Please note that to access some of the paths you need a permit: one more reason to stop at the info point first!
These are the Cinque Terre Hiking paths at a glance:
Hike Riomaggiore to Manarola (easy)
The most family friendly path in Cinque Terre is the one between Riomaggiore and Manarola. This is an easy path that can be waked in about one hour and a good one for accessibility if open. Unfortunately, this path was subject to a landslide and large parts of it are currently closed.
Check with the local info point for updated information
Hike Manarola – Corniglia (easy)
another family friendly hike, this path brings you from Manarola to Corniglia in about 45 minutes. Like the rest of the path above, it is currently closed: check with local info points for updates.
Hike Corniglia – Vernazza (easy)
This path bring you from Corniglia to Vernazza in about 1 hour and a half. The path is easy but not stroller friendly as it has steps.
Hike Vernazza to Monterosso (hard)
More sporty families may want to tackle the path between Vernazza and Monterosso. This is a longer hike but it is lovely as it mixes some sea views with more rural landscapes. While more tiring, you can entice older kids to tackle it with the promise of swimming in the sea on arrival!
Taste the local specialties (many child friendly!)
Liguria has some of the most delicious foods in the whole of Italy and Cinque Terre are full of restaurants and family friendly eats.

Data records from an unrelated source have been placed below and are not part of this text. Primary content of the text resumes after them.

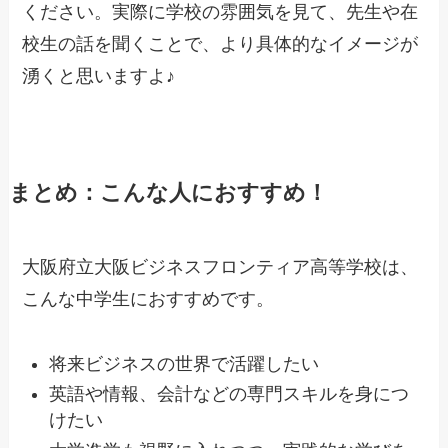
ください。実際に学校の雰囲気を見て、先生や在
校生の話を聞くことで、より具体的なイメージが
湧くと思いますよ♪
まとめ：こんな人におすすめ！
大阪府立大阪ビジネスフロンティア高等学校は、
こんな中学生におすすめです。
将来ビジネスの世界で活躍したい
英語や情報、会計などの専門スキルを身につ
けたい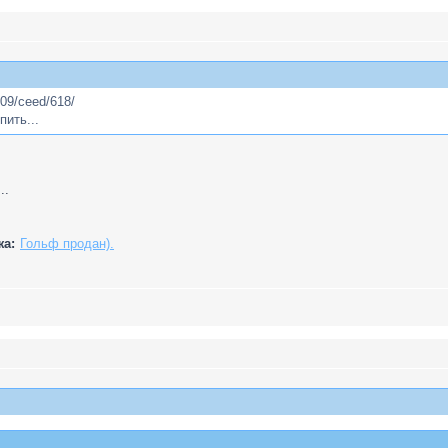
009/ceed/618/
пить...
..
жа:
Гольф продан).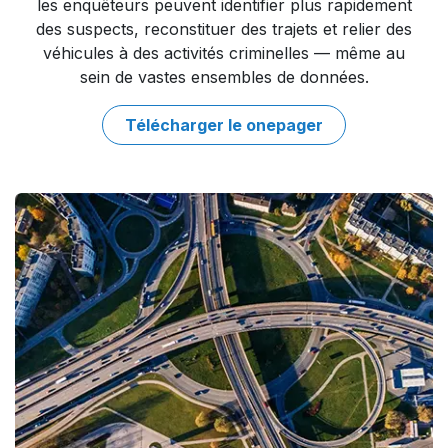
les enquêteurs peuvent identifier plus rapidement
des suspects, reconstituer des trajets et relier des
véhicules à des activités criminelles — même au
sein de vastes ensembles de données.​
Télécharger le onepager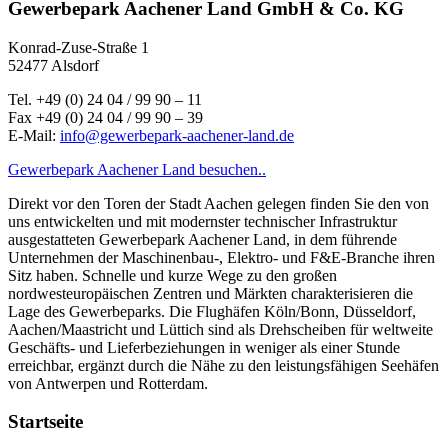
Gewerbepark Aachener Land GmbH & Co. KG
Konrad-Zuse-Straße 1
52477 Alsdorf
Tel. +49 (0) 24 04 / 99 90 – 11
Fax +49 (0) 24 04 / 99 90 – 39
E-Mail:
info@gewerbepark-aachener-land.de
Gewerbepark Aachener Land besuchen..
Direkt vor den Toren der Stadt Aachen gelegen finden Sie den von
uns entwickelten und mit modernster technischer Infrastruktur
ausgestatteten Gewerbepark Aachener Land, in dem führende
Unternehmen der Maschinenbau-, Elektro- und F&E-Branche ihren
Sitz haben. Schnelle und kurze Wege zu den großen
nordwesteuropäischen Zentren und Märkten charakterisieren die
Lage des Gewerbeparks. Die Flughäfen Köln/Bonn, Düsseldorf,
Aachen/Maastricht und Lüttich sind als Drehscheiben für weltweite
Geschäfts- und Lieferbeziehungen in weniger als einer Stunde
erreichbar, ergänzt durch die Nähe zu den leistungsfähigen Seehäfen
von Antwerpen und Rotterdam.
Startseite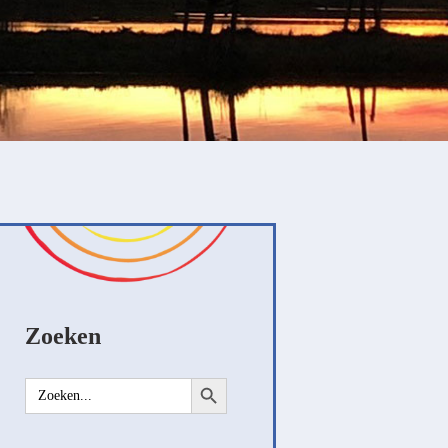
Zoeken
Zoekknop
Zoek
naar: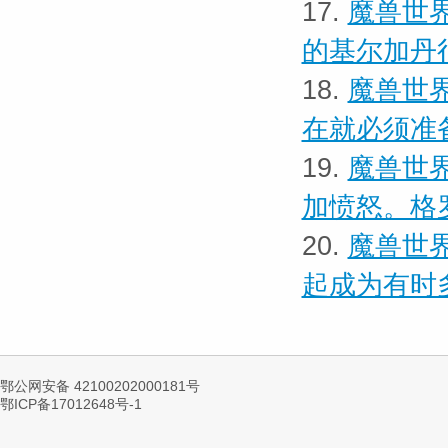
17.
魔兽世界
的基尔加丹
18.
魔兽世界
在就必须准
19.
魔兽世界
加愤怒。格
20.
魔兽世界
起成为有时
鄂公网安备 42100202000181号
鄂ICP备17012648号-1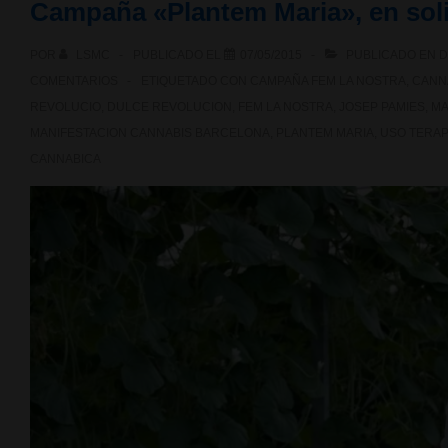
Campaña «Plantem Maria», en sol
y
POR
LSMC
PUBLICADO EL
07/05/2015
PUBLICADO EN
D
multa
COMENTARIOS
ETIQUETADO CON
CAMPAÑA FEM LA NOSTRA
,
CANN
para
REVOLUCIO
,
DULCE REVOLUCION
,
FEM LA NOSTRA
,
JOSEP PAMIES
,
MA
MANIFESTACION CANNABIS BARCELONA
,
PLANTEM MARIA
,
USO TERA
Josep
CANNABICA
Pàmies
por
cultivar
cannabis
terapéutico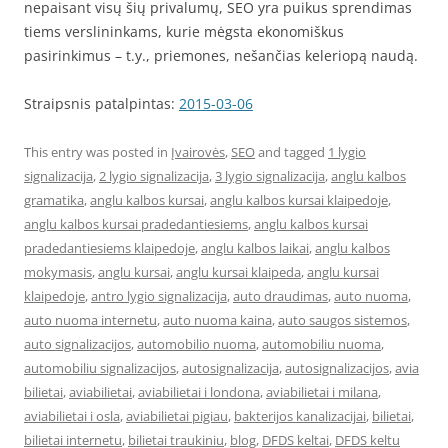
nepaisant visų šių privalumų, SEO yra puikus sprendimas
tiems verslininkams, kurie mėgsta ekonomiškus
pasirinkimus – t.y., priemones, nešančias keleriopą naudą.
Straipsnis patalpintas:
2015-03-06
This entry was posted in
Įvairovės
,
SEO
and tagged
1 lygio
signalizacija
,
2 lygio signalizacija
,
3 lygio signalizacija
,
anglu kalbos
gramatika
,
anglu kalbos kursai
,
anglu kalbos kursai klaipedoje
,
anglu kalbos kursai pradedantiesiems
,
anglu kalbos kursai
pradedantiesiems klaipedoje
,
anglu kalbos laikai
,
anglu kalbos
mokymasis
,
anglu kursai
,
anglu kursai klaipeda
,
anglu kursai
klaipedoje
,
antro lygio signalizacija
,
auto draudimas
,
auto nuoma
,
auto nuoma internetu
,
auto nuoma kaina
,
auto saugos sistemos
,
auto signalizacijos
,
automobilio nuoma
,
automobiliu nuoma
,
automobiliu signalizacijos
,
autosignalizacija
,
autosignalizacijos
,
avia
bilietai
,
aviabilietai
,
aviabilietai i londona
,
aviabilietai i milana
,
aviabilietai i osla
,
aviabilietai pigiau
,
bakterijos kanalizacijai
,
bilietai
,
bilietai internetu
,
bilietai traukiniu
,
blog
,
DFDS keltai
,
DFDS keltu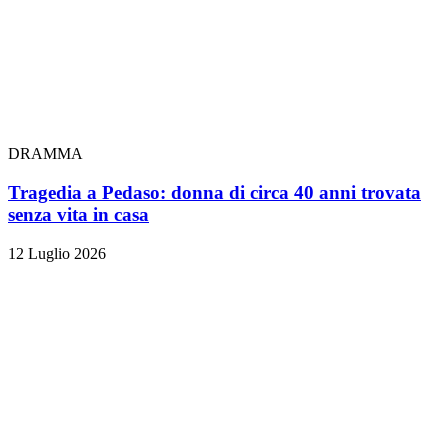
DRAMMA
Tragedia a Pedaso: donna di circa 40 anni trovata
senza vita in casa
12 Luglio 2026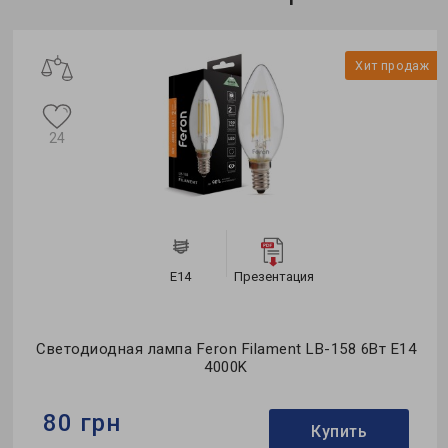
Формфактор:
С-тип
Коллекция:
Standard
ж
Хит продаж
24
E14
Презентация
Светодиодная лампа Feron Filament LB-158 6Вт E14
4000K
80 грн
Купить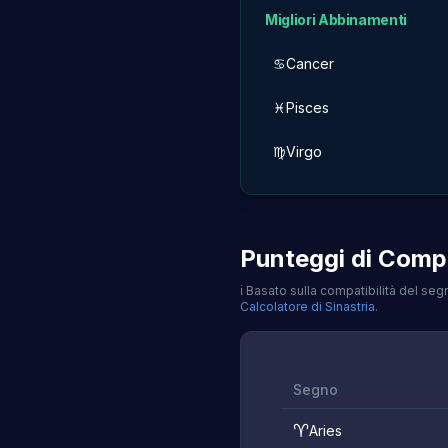
Migliori Abbinamenti
♋
Cancer
♓
Pisces
♍
Virgo
Punteggi di Compa
ℹ️
Basato sulla compatibilità del segn
Calcolatore di Sinastria
.
Segno
♈
Aries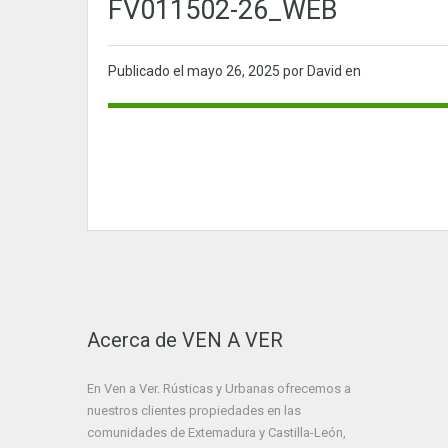
FV011502-26_WEB
Publicado el
mayo 26, 2025
por David en
Acerca de VEN A VER
En Ven a Ver. Rústicas y Urbanas ofrecemos a
nuestros clientes propiedades en las
comunidades de Extemadura y Castilla-León,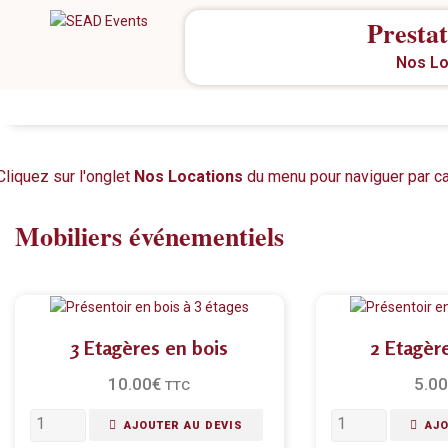
Prestat
Nos Lo
Cliquez sur l'onglet
Nos Locations
du menu pour naviguer par c
Mobiliers événementiels
3 Etagères en bois
2 Etagèr
10.00
€
5.00
TTC
AJOUTER AU DEVIS
AJO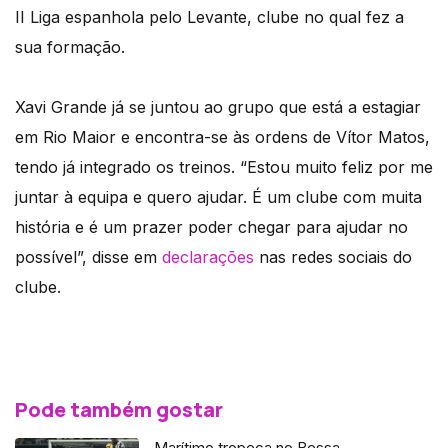
II Liga espanhola pelo Levante, clube no qual fez a
sua formação.
Xavi Grande já se juntou ao grupo que está a estagiar
em Rio Maior e encontra-se às ordens de Vítor Matos,
tendo já integrado os treinos. “Estou muito feliz por me
juntar à equipa e quero ajudar. É um clube com muita
história e é um prazer poder chegar para ajudar no
possível”, disse em
declarações
nas redes sociais do
clube.
Pode também gostar
Marítimo tropeça no Bessa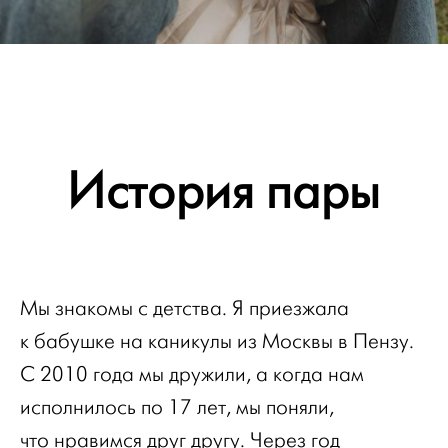
История пары
Мы знакомы с детства. Я приезжала
к бабушке на каникулы из Москвы в Пензу.
С 2010 года мы дружили, а когда нам
исполнилось по 17 лет, мы поняли,
что нравимся друг другу. Через год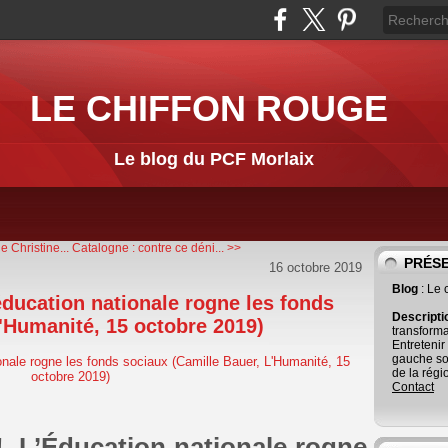
LE CHIFFON ROUGE
Le blog du PCF Morlaix
e Christine...
Catalogne : contre ce déni... >>
PRÉS
16 octobre 2019
Blog
: Le
'éducation nationale rogne les fonds
Descript
'Humanité, 15 octobre 2019)
transforma
Entretenir
gauche so
de la régi
Contact
 !. L’Éducation nationale rogne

In terms of food, make sure your kids taste real pesto and have a munch over the local cheese focaccia (warning: they will never want to eat any other focaccia ever again!) and of course let them indulge in gelato to their heart content.
In terms of family friendly addresses, check out L’osteria in Monterosso and the friggitoria in the center of Riomaggiore.
For pic-nics, I recommend you stop in the local deli to stock up on freshly baked breads, prosciutto and mozzarella for maximum flexibility.
Watch the boats
Ok you are not going to keep them entertained with this for very long, but with small kids, it works! In some towns like Vernazza, where there is no playground, watching the beats can be fun and a good way to slow down while mum and dad sip coffee on the seafront!
Sporty families with older kids may enjoy seeing Cinque Terre from the sea with a kayaking experience.
Local companies offer the option of renting kayaking gear and join an guided tour of the area. In summer, this can be a wonderful activity do do with teens in the area: you can check prices and details here
Tips for visiting Cinque Terre with toddlers
You don’t need a special packing list for Cinque Terre but some items come exceptionally handy here:
- Baby carrier: especially if planning on hiking, go for a lightweight one to avoid excessive strain to your back
- Walking shoes: bring good walking shoes if tacking the paths. This is a safety measure and rules are getting strict: make sure you are well equipped to avoid fines
- Wipes (for the train)
- Sun hat, sun screen in summer
- Insect repellent and post bite (for mosquitoes) in summer
I hope you found this guide to visiting Cinque Terre with kids useful and it made planning a family trip here a little easier. Safe travels!